[AIM OF THE TASK] The records below are to be returned word for word, with pictures left out.

---------- GIVEN INFORMATION

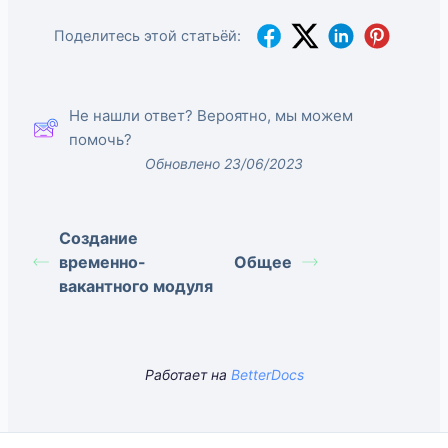
Поделитесь этой статьёй:
Не нашли ответ? Вероятно, мы можем
помочь?
Обновлено 23/06/2023
Создание
временно-
Общее
вакантного модуля
Работает на
BetterDocs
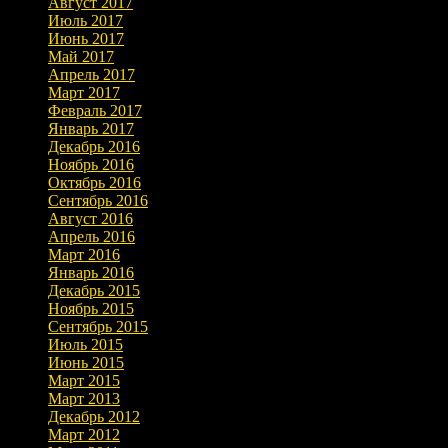
Август 2017
Июль 2017
Июнь 2017
Май 2017
Апрель 2017
Март 2017
Февраль 2017
Январь 2017
Декабрь 2016
Ноябрь 2016
Октябрь 2016
Сентябрь 2016
Август 2016
Апрель 2016
Март 2016
Январь 2016
Декабрь 2015
Ноябрь 2015
Сентябрь 2015
Июль 2015
Июнь 2015
Март 2015
Март 2013
Декабрь 2012
Март 2012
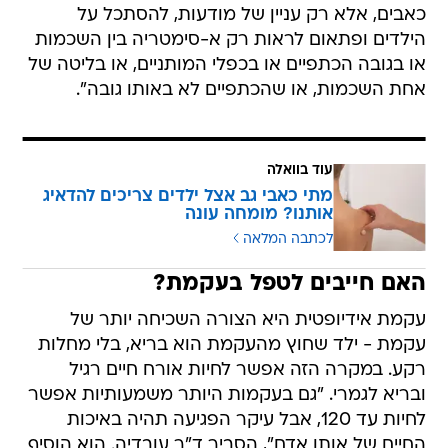
כאבים, אלא רק עניין של מודעות, להסתכל על
הילדים ופתאום לראות רק א-סימטריה בין השכמות
או בגובה הכתפיים או בכפלי המותניים, או בליטה של
אחת השכמות, או שהכתפיים לא באותו גובה".
עוד בוואלה
מתי כאבי גב אצל ילדים צריכים להדאיג
אותנו? מומחה עונה
לכתבה המלאה
האם חייבים לטפל בעקמת?
עקמת אידיופטית היא הצורה השכיחה יותר של
עקמת - ילד שחוץ מהעקמת הוא בריא, בלי מחלות
רקע. במקרה הזה אפשר לחיות אורח חיים רגיל
ובריא לגמרי. "גם בעקמות היותר משמעותיות אפשר
לחיות עד 120, אבל עיקר הפגיעה תהיה באיכות
החיים של אותו אדם", הסביר ד"ר עובדיה. הוא הוסיף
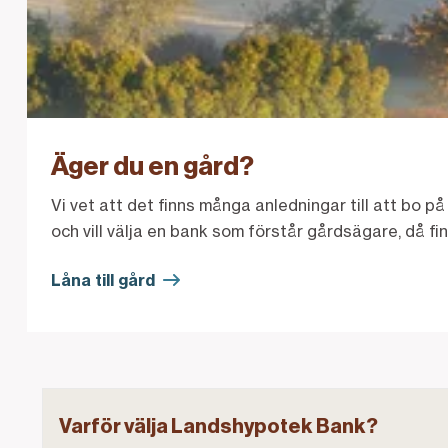
Äger du en gård?
Vi vet att det finns många anledningar till att bo på
och vill välja en bank som förstår gårdsägare, då fin
Låna till gård
Varför välja Landshypotek Bank?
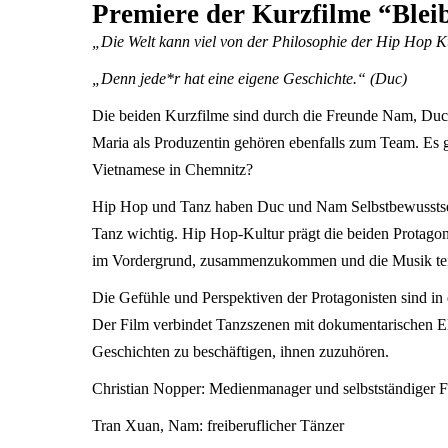
Premiere der Kurzfilme “Ble
„Die Welt kann viel von der Philosophie der Hip Hop K
„Denn jede*r hat eine eigene Geschichte.“ (Duc)
Die beiden Kurzfilme sind durch die Freunde Nam, Duc u
Maria als Produzentin gehören ebenfalls zum Team. Es ge
Vietnamese in Chemnitz?
Hip Hop und Tanz haben Duc und Nam Selbstbewusstsein
Tanz wichtig. Hip Hop-Kultur prägt die beiden Protagon
im Vordergrund, zusammenzukommen und die Musik teilen.
Die Gefühle und Perspektiven der Protagonisten sind in
Der Film verbindet Tanzszenen mit dokumentarischen El
Geschichten zu beschäftigen, ihnen zuzuhören.
Christian Nopper: Medienmanager und selbstständiger 
Tran Xuan, Nam: freiberuflicher Tänzer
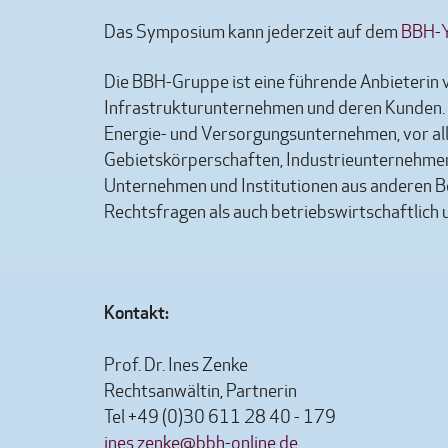
Das Symposium kann jederzeit auf dem
BBH-Y
Die BBH-Gruppe ist eine führende Anbieterin 
Infrastrukturunternehmen und deren Kunden. 
Energie- und Versorgungsunternehmen, vor 
Gebietskörperschaften, Industrieunternehmen 
Unternehmen und Institutionen aus anderen Be
Rechtsfragen als auch betriebswirtschaftlich 
Kontakt
Prof. Dr. Ines Zenke
Rechtsanwältin, Partnerin
Tel +49 (0)30 611 28 40 - 179
ines.zenke@bbh-online.de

--------------------

[TASK RESULT]
Поделитесь этой статьёй:
Не нашли ответ? Вероятно, мы можем
помочь?
Обновлено 23/06/2023
Создание
временно-
Общее
вакантного модуля
Работает на
BetterDocs
Август 2017
Июль 2017
Июнь 2017
Май 2017
Апрель 2017
Март 2017
Февраль 2017
Январь 2017
Декабрь 2016
Ноябрь 2016
Октябрь 2016
Сентябрь 2016
Август 2016
Апрель 2016
Март 2016
Январь 2016
Декабрь 2015
Ноябрь 2015
Сентябрь 2015
Июль 2015
Июнь 2015
Март 2015
Март 2013
Декабрь 2012
Март 2012
כאבים, אלא רק עניין של מודעות, להסתכל על
הילדים ופתאום לראות רק א-סימטריה בין השכמות
או בגובה הכתפיים או בכפלי המותניים, או בליטה של
אחת השכמות, או שהכתפיים לא באותו גובה".
עוד בוואלה
מתי כאבי גב אצל ילדים צריכים להדאיג
אותנו? מומחה עונה
לכתבה המלאה
האם חייבים לטפל בעקמת?
עקמת אידיופטית היא הצורה השכיחה יותר של
עקמת - ילד שחוץ מהעקמת הוא בריא, בלי מחלות
רקע. במקרה הזה אפשר לחיות אורח חיים רגיל
ובריא לגמרי. "גם בעקמות היותר משמעותיות אפשר
לחיות עד 120, אבל עיקר הפגיעה תהיה באיכות
החיים של אותו אדם", הסביר ד"ר עובדיה. הוא הוסיף
Äger du en gård?
Vi vet att det finns många anledningar till att bo på
och vill välja en bank som förstår gårdsägare, då fin
Låna till gård
Varför välja Landshypotek Bank?
Premiere der Kurzfilme “Ble
„Die Welt kann viel von der Philosophie der Hip Hop K
„Denn jede*r hat eine eigene Geschichte.“ (Duc)
Die beiden Kurzfilme sind durch die Freunde Nam, Duc u
Maria als Produzentin gehören ebenfalls zum Team. Es ge
Vietnamese in Chemnitz?
Hip Hop und Tanz haben Duc und Nam Selbstbewusstsein
Tanz wichtig. Hip Hop-Kultur prägt die beiden Protagon
im Vordergrund, zusammenzukommen und die Musik teilen.
Die Gefühle und Perspektiven der Protagonisten sind in
Der Film verbindet Tanzszenen mit dokumentarischen El
Geschichten zu beschäftigen, ihnen zuzuhören.
Christian Nopper: Medienmanager und selbstständiger 
Tran Xuan, Nam: freiberuflicher Tänzer
Das Symposium kann jederzeit auf dem
BBH-Y
Die BBH-Gruppe ist eine führende Anbieterin 
Infrastrukturunternehmen und deren Kunden. 
Energie- und Versorgungsunternehmen, vor 
Gebietskörperschaften, Industrieunternehmen 
Unternehmen und Institutionen aus anderen Be
Rechtsfragen als auch betriebswirtschaftlich 
Kontakt
Prof. Dr. Ines Zenke
Rechtsanwältin, Partnerin
Tel +49 (0)30 611 28 40 - 179
ines.zenke@bbh-online.de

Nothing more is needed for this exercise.